Problem to solve: State, as a single number, how many lines in the data below contain "Hugo".

━━ Records supplied ━━

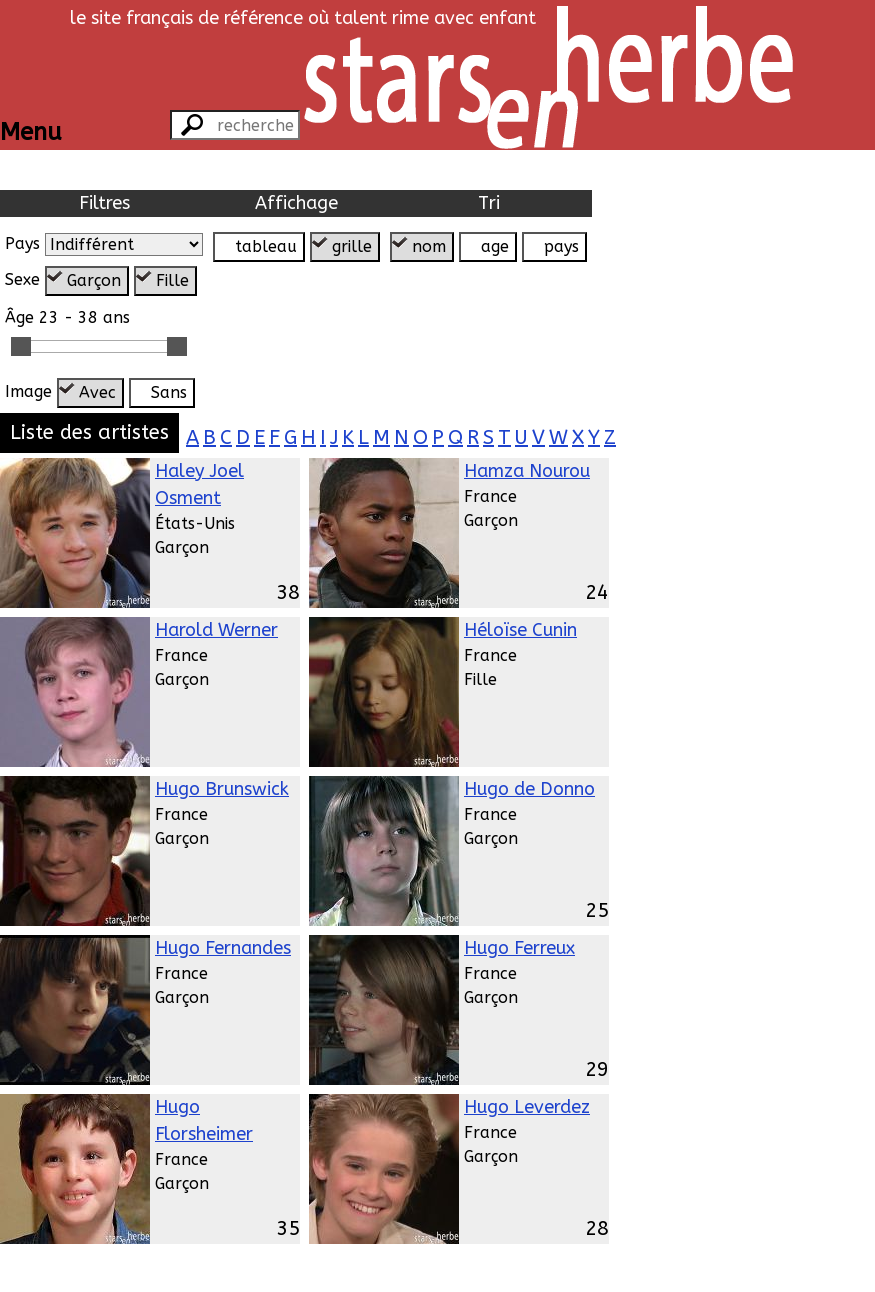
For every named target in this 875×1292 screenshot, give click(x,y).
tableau (266, 246)
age (495, 246)
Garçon (94, 280)
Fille (172, 280)
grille (352, 246)
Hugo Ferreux (519, 948)
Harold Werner (216, 630)
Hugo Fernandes (223, 948)
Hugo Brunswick (222, 789)
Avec (97, 392)
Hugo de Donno (529, 789)
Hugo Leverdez (527, 1107)
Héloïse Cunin (520, 630)
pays (561, 246)
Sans (169, 392)
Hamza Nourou (527, 471)
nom (429, 246)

━━━

Response: 5